Gab Bois is a Canadian artist. She creates objects out of unusual materials.

==Early life and education==
Bois grew up in Montréal. As an only child, she found herself drawn to arts and crafts. Her father is a painter. She often would sit in his basement studio and watch him paint. He taught her about art history. She credits him with guiding her to her eventual career. She was active on Tumblr as a teenager.

==Career==
Bois went to college for a degree to become an elementary school teacher. One-and-a-half years into her degree, she started posting her photography on Instagram. Her work got so much attention that she decided to pause her degree and pursue an artistic career.

In 2018, Bois posted an image of a hot pink Croc heel which she made with a knockoff Croc from a dollar store and a second-hand stripper heel which was inspired by a Croc created by Balenciaga.

Bois created a bra out of sunny side up eggs for easter-inspired post.

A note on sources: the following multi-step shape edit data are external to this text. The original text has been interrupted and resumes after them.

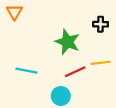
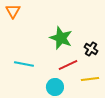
black cross: (101, 24) -> (91, 49), moved, turned 32
yellow line: (101, 63) -> (90, 79), moved

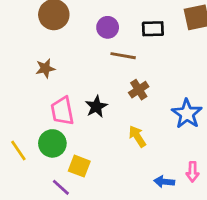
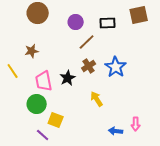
brown line: (123, 56) -> (87, 42), turned -54
brown cross: (139, 90) -> (89, 66), moved
blue star: (187, 114) -> (116, 67), moved
yellow line: (18, 151) -> (13, 71), moved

In 2020, Bois published New Album: An Artist Book. The book was created in partnership with Anteism Books, an independent publisher in Montreal. It is a record of the first three years of her work.

In 2023, Gab Bois collaborated with department store La Samaritaine Paris and Atelier Devineau to create their holiday display and campaign centerpiece: a gigantic chandelier crafted from 1,800 individual candies and 70 candy canes.

In late 2023, Bois released a ready-to-wear collection, Canapés. In 2024, she released more items as part of Canapés, including a square-toed pair of sandals with a lifelike clementine heel.